International career^{‡}
- 2022: Hungary U18 / 3 / (0)
- 2023–2024: Hungary U19 / 2 / (0)
- 2024–: Hungary U21 / 9 / (0)

= Michael Okeke =

Hungarian footballer (born 2004)

Michael Chinonso Okeke (born 16 October 2005) is a footballer who plays as a midfielder for Nemzeti Bajnokság I club Puskás Akadémia. Born in England, he is a Hungary youth international.

==Early life==

Okeke joined the youth academy of English Premier League side Manchester City at the age of ten.

== Club career ==
On 8 July 2023, he signed his first professional contract with Manchester City FC. In March 2024, he was training with the first team of Manchester City.

On 4 September 2025, Okeke joined Nemzeti Bajnokság I side Puskás Akadémia, signing a three-year contract.

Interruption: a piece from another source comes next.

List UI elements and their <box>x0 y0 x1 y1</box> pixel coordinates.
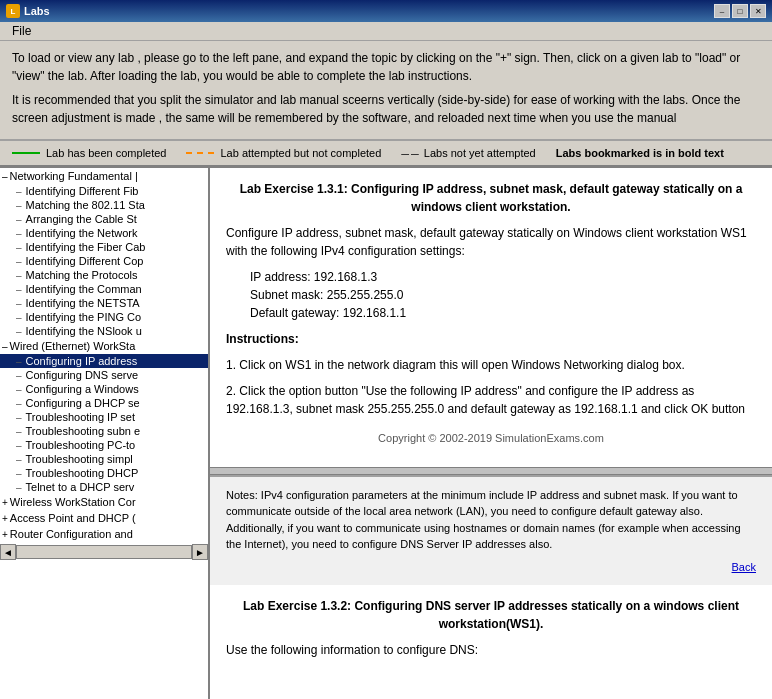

On 20 September 2025, he debuted in a 2–0 defeat from Győri ETO FC in the 2025–26 Nemzeti Bajnokság I season at the Pancho Aréna, Felcsút.

==International career==

Okeke was called up to represent Hungary internationally for the 2025 UEFA European Under-21 Championship qualification. He debuted in the Hungary national under-21 football team against Slovakia on 5 September 2024 at Hidegkuti Nándor Stadion.

==Style of play==

Okeke mainly operates as a midfielder or right-back.

==Personal life==

Okeke was born to a Nigerian father and Hungarian mother.